Travel on the country's highways, waterways and rail were largely trouble-free yesterday even though a large number of people headed home for the Eid holidays.
Bus tickets were pricey but the highways were free of congestion. Trains and launches were overcrowded.
Second-grader Ashfaq Rakin was sparkling with excitement at Mohakhali bus terminal yesterday just before he got on a bus for Tangail with his parents.
“I am going to play with my cousins during Eid as there is no playground around our Uttara home,” said a bubbly Rakin, who will have the opportunity to play out in the open at their Delduar village.
Rakin's father Khalilur Rahman, an engineer, paid Tk 200 for each ticket he bought for his family. The usual price is Tk 160.
Aminul Islam, a technician of a company, was not so “lucky”. He was travelling to his Gaibandha village home along with his wife and kid.
Bus steward (supervisor) Md Reza, who was standing near the ticket counter, then told Aminul that he could arrange for two seats if Aminul paid him Tk 1,300, which was almost double the normal price.
Aminul tried to make a deal with Reza for Tk 1,250 but it did not go through.
“I do not know what is in store for me today,” said Aminul, adding, “There is no other bus service to Gaibandha from Mohakhali and I cannot afford an air-conditioned bus.”
The ticket clerk of SR Travels said the supervisors had bought some seats in advance to sell them at higher prices.
Contacted at 3:00pm, Aminul told The Daily Star over the phone that he had got two seats with Hanif Paribahan at Kalyanpur for Tk 1,200. The usual price was Tk 860.
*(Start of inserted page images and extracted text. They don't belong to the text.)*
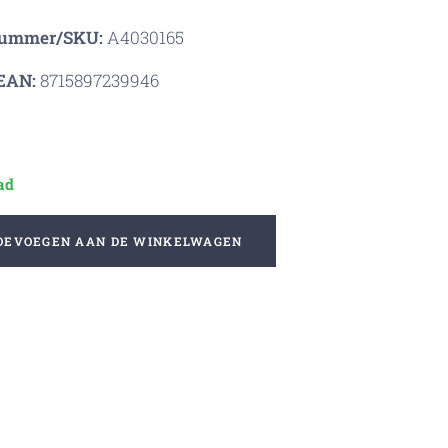
nummer/SKU:
A4030165
EAN:
8715897239946
ad
OEVOEGEN AAN DE WINKELWAGEN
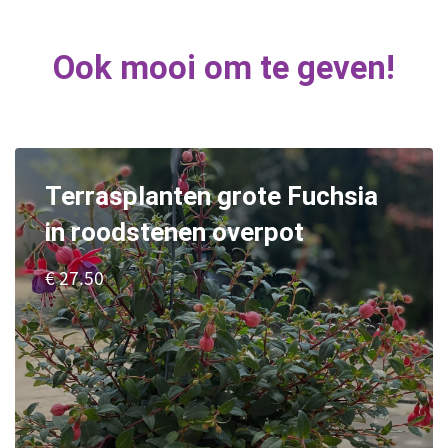
Ook mooi om te geven!
Terrasplanten grote Fuchsia
in roodstenen overpot
€ 27.50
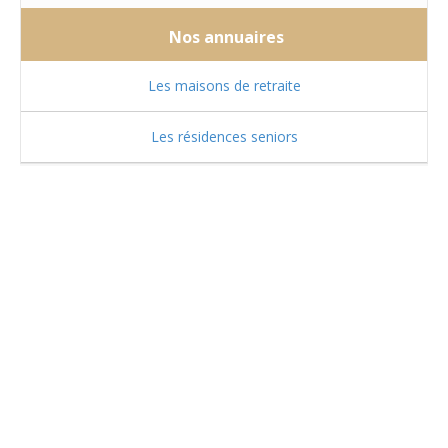
Nos annuaires
Les maisons de retraite
Les résidences seniors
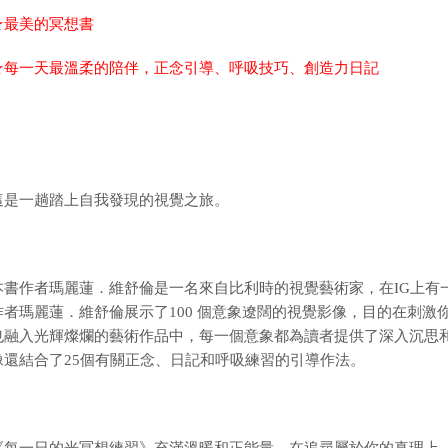
★最美的冥想書
★每一天最溫柔的陪伴，正念引導、呼吸技巧、創造力日記
這是一趟踏上自我發現的視覺之旅。
本書作者瑪麗蓮．維舒倫是一名來自比利時的視覺藝術家，在IG上有
作者瑪麗蓮．維舒倫展示了100 個意象遼闊的視覺影像，目的在刺
也融入光輝燦爛的藝術作品中，每一個意象都為讀者提供了深入沉思
像還結合了25個有關正念、日記和呼吸練習的引導作法。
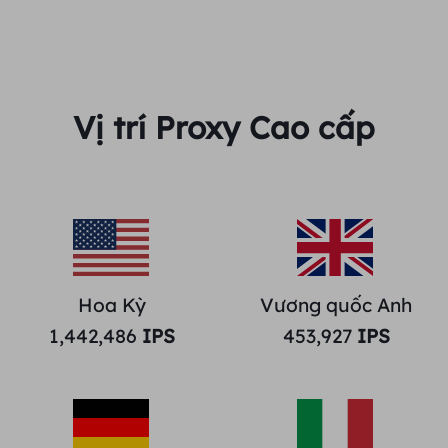
Vị trí Proxy Cao cấp
Hoa Kỳ
Vương quốc Anh
1,442,486
IPS
453,927
IPS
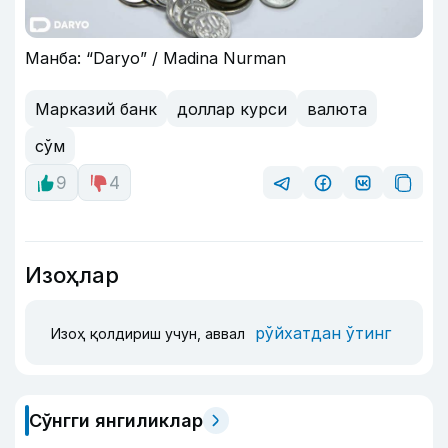
Манба: “Daryo” / Madina Nurman
Марказий банк
доллар курси
валюта
сўм
9
4
Изоҳлар
рўйхатдан ўтинг
Изоҳ қолдириш учун, аввал
Сўнгги янгиликлар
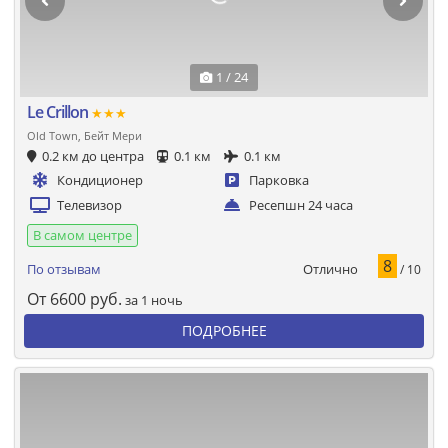
1 / 24
Le Crillon
★★★
Old Town, Бейт Мери
0.2 км до центра
0.1 км
0.1 км
Кондиционер
Парковка
Телевизор
Ресепшн 24 часа
В самом центре
8
Отлично
По отзывам
/ 10
От
6600
руб.
за 1 ночь
ПОДРОБНЕЕ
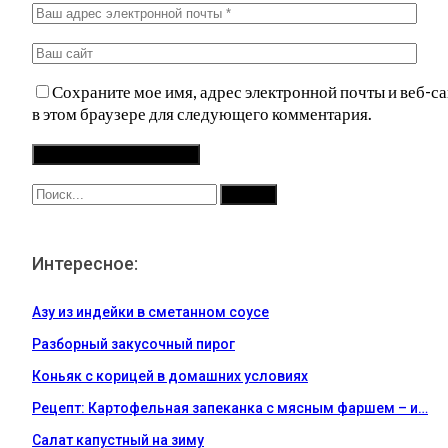
Сохраните мое имя, адрес электронной почты и веб-са
в этом браузере для следующего комментария.
Интересное:
Азу из индейки в сметанном соусе
Разборный закусочный пирог
Коньяк с корицей в домашних условиях
Рецепт: Картофельная запеканка с мясным фаршем – и…
Салат капустный на зиму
Mohakhali Bus Terminal Bus Owners Association general secretary Abdul Malek claimed ignorance of such manipulation.
SK Biswas, deputy director of Bangladesh Road Transport Authority at the round-the-clock vigilance booth set up at Mohakhali said, “The transport sector is too tough to tackle … the owners are very powerful and we cannot always address the anomalies going on here.”
About the role of the vigilance team set up at Gabtoli and Sayedabad bus terminals to prevent exploitation of passengers, he said it was virtually a toothless watchdog without coordination, police backup and magistrate.
The rush of people heading home for Eid at the Mohakhali and Gabtoli bus terminals yesterday was unusually light compared to past years. Employees of different bus service companies were seen fervently calling for passengers.
Ticketing clerks of Diganta Paribahan at Gabtoli terminal said they had expected the rush to ease yesterday due to two working days before Eid.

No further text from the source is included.